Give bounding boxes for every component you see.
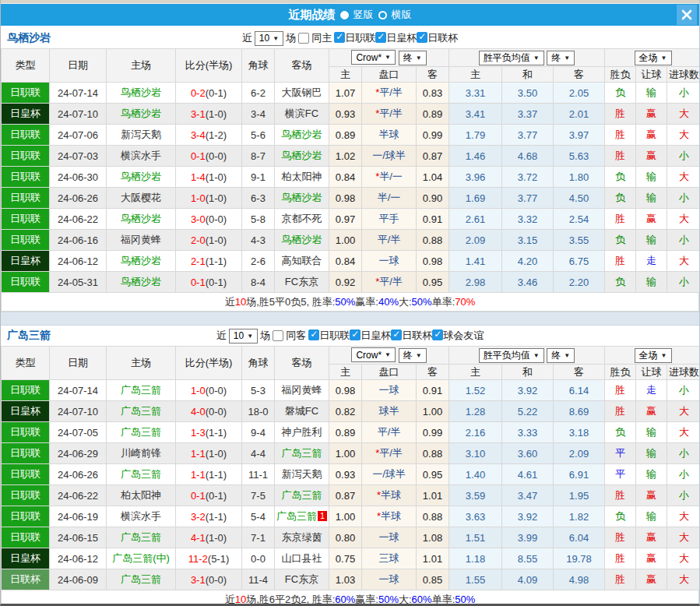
away-team-cell[interactable]: 鸟栖沙岩 xyxy=(275,188,329,209)
away-team-cell[interactable]: 大阪钢巴 xyxy=(275,83,329,104)
away-team-cell[interactable]: FC东京 xyxy=(275,569,329,590)
home-team-cell[interactable]: 川崎前锋 xyxy=(107,443,176,464)
home-team-cell[interactable]: 广岛三箭 xyxy=(107,569,176,590)
early-change-marker: * xyxy=(375,447,379,459)
away-team-cell[interactable]: 山口县社 xyxy=(275,548,329,569)
away-team-cell[interactable]: 鸟栖沙岩 xyxy=(275,146,329,167)
mean-away-cell: 3.18 xyxy=(554,422,605,443)
home-team-cell[interactable]: 福冈黄蜂 xyxy=(107,230,176,251)
league-checkbox[interactable] xyxy=(308,329,319,340)
league-checkbox-label[interactable]: 日联杯 xyxy=(402,329,432,341)
home-team-cell[interactable]: 横滨水手 xyxy=(107,506,176,527)
odds-final-select[interactable]: 终▼ xyxy=(399,348,427,363)
away-team-cell[interactable]: 神户胜利 xyxy=(275,422,329,443)
odds-final-select[interactable]: 终▼ xyxy=(399,51,427,65)
summary-text-part: 场,胜5平0负5, 胜率: xyxy=(246,295,335,309)
away-team-cell[interactable]: 广岛三箭 xyxy=(275,485,329,506)
away-team-cell[interactable]: 磐城FC xyxy=(275,401,329,422)
home-team-cell[interactable]: 鸟栖沙岩 xyxy=(107,167,176,188)
mean-company-select[interactable]: 胜平负均值▼ xyxy=(479,51,544,65)
home-team-cell[interactable]: 新泻天鹅 xyxy=(107,125,176,146)
league-checkbox-label[interactable]: 日职联 xyxy=(319,329,350,341)
same-venue-checkbox[interactable] xyxy=(298,33,309,44)
close-button[interactable] xyxy=(677,5,697,25)
home-team-cell[interactable]: 横滨水手 xyxy=(107,146,176,167)
league-checkbox[interactable] xyxy=(375,32,386,43)
mean-company-select[interactable]: 胜平负均值▼ xyxy=(479,348,544,363)
vertical-mode-label[interactable]: 竖版 xyxy=(354,8,374,22)
home-team-cell[interactable]: 大阪樱花 xyxy=(107,188,176,209)
handicap-col: 盘口 xyxy=(362,365,417,380)
away-team-cell[interactable]: FC东京 xyxy=(275,272,329,293)
home-team-cell[interactable]: 柏太阳神 xyxy=(107,485,176,506)
league-checkbox-label[interactable]: 日皇杯 xyxy=(386,32,417,44)
home-team-cell[interactable]: 鸟栖沙岩 xyxy=(107,104,176,125)
away-team-cell[interactable]: 东京绿茵 xyxy=(275,527,329,548)
away-team-cell[interactable]: 柏太阳神 xyxy=(275,167,329,188)
away-team-cell[interactable]: 新泻天鹅 xyxy=(275,464,329,485)
away-team-cell[interactable]: 广岛三箭1 xyxy=(275,506,329,527)
handicap-cell: *半球 xyxy=(362,506,417,527)
handicap-cell: 半/一 xyxy=(362,188,417,209)
league-checkbox-label[interactable]: 日职联 xyxy=(345,32,375,44)
half-time-score: (1-0) xyxy=(206,532,227,544)
away-team-cell[interactable]: 鸟栖沙岩 xyxy=(275,125,329,146)
home-team-cell[interactable]: 广岛三箭 xyxy=(107,380,176,401)
table-row: 日职联24-06-26大阪樱花1-0(1-0)6-3鸟栖沙岩0.98半/一0.9… xyxy=(2,188,700,209)
away-odds-cell: 0.88 xyxy=(417,230,449,251)
away-team-cell[interactable]: 横滨FC xyxy=(275,104,329,125)
home-team-cell[interactable]: 广岛三箭 xyxy=(107,401,176,422)
summary-text-part: 赢率: xyxy=(355,593,378,606)
mean-final-select[interactable]: 终▼ xyxy=(547,51,575,65)
col-away: 客场 xyxy=(275,347,329,380)
home-team-cell[interactable]: 鸟栖沙岩 xyxy=(107,251,176,272)
away-team-cell[interactable]: 京都不死 xyxy=(275,209,329,230)
odds-home-col: 主 xyxy=(329,365,362,380)
date-cell: 24-06-22 xyxy=(50,209,107,230)
same-venue-label[interactable]: 同主 xyxy=(311,31,332,45)
same-venue-label[interactable]: 同客 xyxy=(286,329,306,343)
result-group-header: 全场▼ xyxy=(605,49,700,67)
table-row: 日皇杯24-07-10广岛三箭4-0(0-0)18-0磐城FC0.82球半1.0… xyxy=(2,401,700,422)
full-match-select[interactable]: 全场▼ xyxy=(635,51,672,65)
table-row: 日职联24-06-16福冈黄蜂2-0(1-0)4-3鸟栖沙岩1.00平/半0.8… xyxy=(2,230,700,251)
home-team-cell[interactable]: 鸟栖沙岩 xyxy=(107,272,176,293)
league-checkbox[interactable] xyxy=(417,32,427,43)
odds-company-select[interactable]: Crow*▼ xyxy=(351,50,396,65)
mean-final-select[interactable]: 终▼ xyxy=(547,348,575,363)
radio-horizontal[interactable] xyxy=(378,11,387,19)
league-checkbox[interactable] xyxy=(432,329,443,340)
odds-company-select[interactable]: Crow*▼ xyxy=(351,347,396,362)
home-team-cell[interactable]: 广岛三箭 xyxy=(107,464,176,485)
away-team-cell[interactable]: 鸟栖沙岩 xyxy=(275,230,329,251)
home-team-cell[interactable]: 广岛三箭(中) xyxy=(107,548,176,569)
radio-vertical-selected[interactable] xyxy=(340,11,349,19)
home-team-cell[interactable]: 鸟栖沙岩 xyxy=(107,209,176,230)
handicap-cell: 一球 xyxy=(362,251,417,272)
league-checkbox[interactable] xyxy=(350,329,361,340)
league-checkbox-label[interactable]: 球会友谊 xyxy=(443,329,484,341)
table-row: 日职联24-07-06新泻天鹅3-4(1-2)5-6鸟栖沙岩0.89半球0.99… xyxy=(2,125,700,146)
home-team-cell[interactable]: 鸟栖沙岩 xyxy=(107,83,176,104)
full-time-score: 1-0 xyxy=(191,385,206,396)
same-venue-checkbox[interactable] xyxy=(273,330,283,341)
away-team-cell[interactable]: 广岛三箭 xyxy=(275,443,329,464)
corner-cell: 9-1 xyxy=(242,167,275,188)
home-team-cell[interactable]: 广岛三箭 xyxy=(107,527,176,548)
full-match-select[interactable]: 全场▼ xyxy=(635,348,672,363)
goals-result-cell: 大 xyxy=(667,548,700,569)
away-team-cell[interactable]: 福冈黄蜂 xyxy=(275,380,329,401)
home-team-cell[interactable]: 广岛三箭 xyxy=(107,422,176,443)
match-count-select[interactable]: 10▼ xyxy=(255,31,283,46)
league-checkbox[interactable] xyxy=(391,329,402,340)
league-checkbox[interactable] xyxy=(334,32,345,43)
league-checkbox-label[interactable]: 日皇杯 xyxy=(361,329,391,341)
half-time-score: (0-1) xyxy=(206,277,227,288)
mean-away-cell: 6.04 xyxy=(554,527,605,548)
summary-text-part: 单率: xyxy=(432,593,456,606)
away-team-cell[interactable]: 高知联合 xyxy=(275,251,329,272)
league-checkbox-label[interactable]: 日联杯 xyxy=(427,32,458,44)
match-count-select[interactable]: 10▼ xyxy=(229,329,258,344)
mean-home-cell: 1.18 xyxy=(449,548,502,569)
horizontal-mode-label[interactable]: 横版 xyxy=(392,8,412,22)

Problem to solve: Could you find every line in the records above that has the string "FC东京" and copy it?

Answer to this task:
away-team-cell[interactable]: FC东京 xyxy=(275,569,329,590)
away-team-cell[interactable]: FC东京 xyxy=(275,272,329,293)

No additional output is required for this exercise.